In 1911–13 bleek Dwan maar liefst 250 one-reelers voor American Film - westerns, komedies en zelfs documentaires, allemaal geschreven, bewerkt en geproduceerd door hem. Er zijn er nog maar een paar. In 1913 tekende hij bij de Universal Film Manufacturing Company, maar binnen een jaar verhuisde hij naar de Famous Players Company in New York en een jaar daarna werkte hij samen met DW Griffith bij de Triangle Film Corporation. Dwan wordt gecrediteerd met de introductie van de dolly-opname - hij gebruikte een rijdende auto om de wandeling van acteur William H. Crane in David Harum (1915) te filmen - en met het uitvinden van de apparatuur die wordt gebruikt voor de kraanopnames in Griffith's Intolerance (1916).

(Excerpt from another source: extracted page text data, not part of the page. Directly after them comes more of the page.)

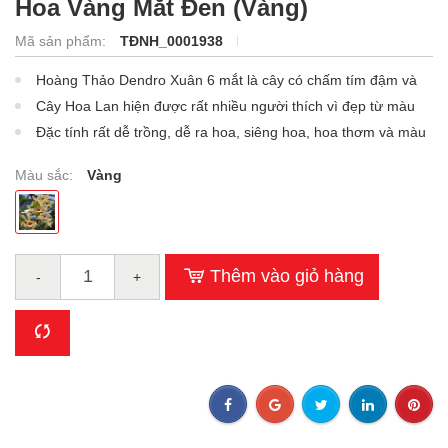
Hoa Vàng Mắt Đen (Vàng)
Mã sản phẩm:
TĐNH_0001938
Hoàng Thảo Dendro Xuân 6 mắt là cây có chấm tím đậm và
rõ trên cánh hoa.
Cây Hoa Lan hiện được rất nhiều người thích vì đẹp từ màu
sắc rất lạ đến thân lá.
Đặc tính rất dễ trồng, dễ ra hoa, siêng hoa, hoa thơm và màu
sắc rất bắt mắt.
Màu sắc:
Vàng
Thêm vào giỏ hàng
-
+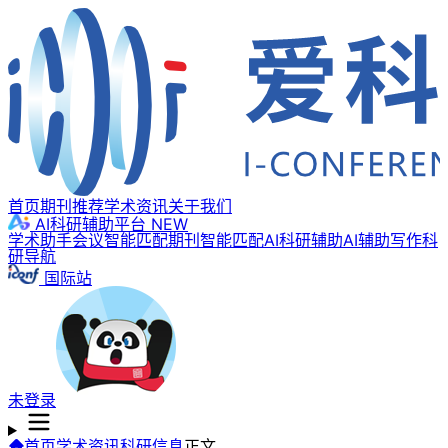
首页
期刊推荐
学术资讯
关于我们
AI科研辅助平台
NEW
学术助手
会议智能匹配
期刊智能匹配
AI科研辅助
AI辅助写作
科
研导航
国际站
未登录
首页
学术资讯
科研信息
正文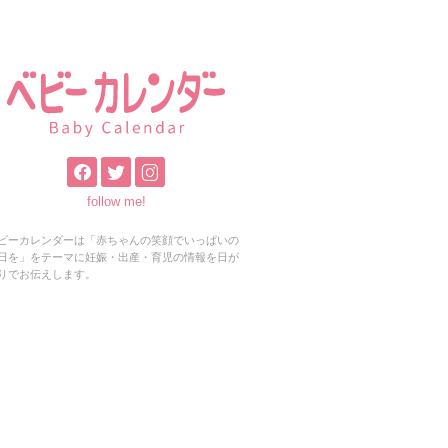
follow me!
ビーカレンダーは「赤ちゃんの笑顔でいっぱいの
日を」をテーマに妊娠・出産・育児の情報を日が
りでお伝えします。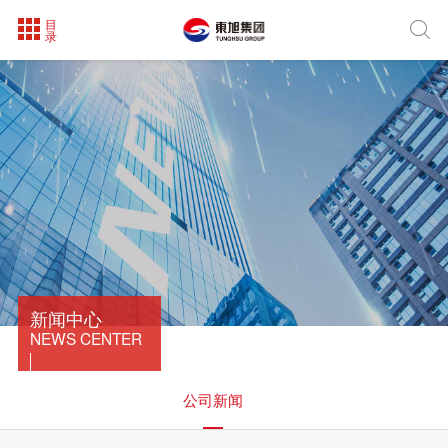
目

录
新闻中心
NEWS CENTER
公司新闻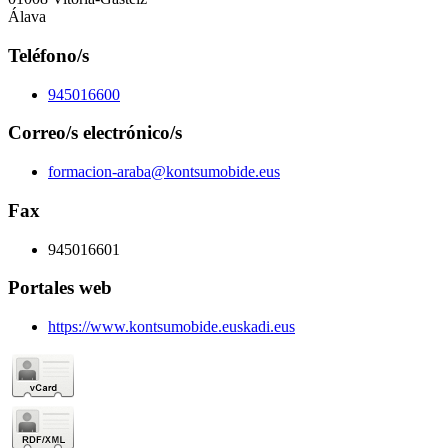
Álava
Teléfono/s
945016600
Correo/s electrónico/s
formacion-araba@kontsumobide.eus
Fax
945016601
Portales web
https://www.kontsumobide.euskadi.eus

Bijna net zo belangrijk als die innovaties waren de 11 films die Dwan toen maakte met Douglas Fairbanks, te beginnen met The Habit of Happiness (1916) en culminerend in de epische swashbuckler Robin Hood (1922). In 1923 werd Dwan ondertekend door Paramount Pictures Corporation, waar hij de komende jaren zeven foto's regisseerde met Gloria Swanson, waaronder Zaza (1923), Manhandled (1924) en Stage Struck (1925). Beiden verlieten Paramount in 1926 op het hoogtepunt van hun populariteit, en geen van beiden zou weer zo hoog rijden. Dwan verhuisde naar Fox (na 1935, Twentieth Century-Fox), maar prestige kwam alleen met incidentele externe producties, zoals The Iron Mask (1929), dat hem herenigde met Fairbanks en Tide of Empire (1929), een groot budget western met gesynchroniseerd geluid gemaakt bij Metro-Goldwyn-Mayer.

Dwan's talkies

Dwan maakte zijn eerste pratende foto, The Far Call, in 1929. Behalve twee jaar in Engeland (1932–34) verbleef hij tot 1940 bij Fox, waar hij voornamelijk aan B-films werkte, zoals Black Sheep (1935), uit Dwan's eigen verhaal, over een professionele gokker die een jonge man helpt die door een vrouwelijke juwelendief wordt gevloerd, en de westelijke grensmaarschalk (1939), over het vuurgevecht in de OK Corral. Dwan maakte echter verschillende A-films, met name drie films met de extreem populaire kinderster Shirley Temple (Heidi [1937], Rebecca of Sunnybrook Farm [1938] en Young People [1940]) en het historische epos Suez (1938), over de bouw van het Suezkanaal.

Na het verlaten van Fox maakte Dwan een reeks komedies als freelance regisseur, te beginnen met Trail of the Vigilantes (1940), een komische western, en Look Who's Laughing (1941), met de populaire radiosterren Edgar Bergen (samen met de buik van zijn buikspreker) Charlie McCarthy) en Jim en Marian Jordan, die hun personages Fibber McGee en Molly speelden, evenals Lucille Ball. Vanaf 1944 maakte Dwan vier komedies voor United Artists, allemaal met in de hoofdrol Dennis O'Keefe, waaronder Brewster's Millions (1945), het vaak gefilmde verhaal over een man die leert dat hij $ 7 miljoen zal erven als hij eerst kan uitgeven $ 1 miljoen in de komende maand.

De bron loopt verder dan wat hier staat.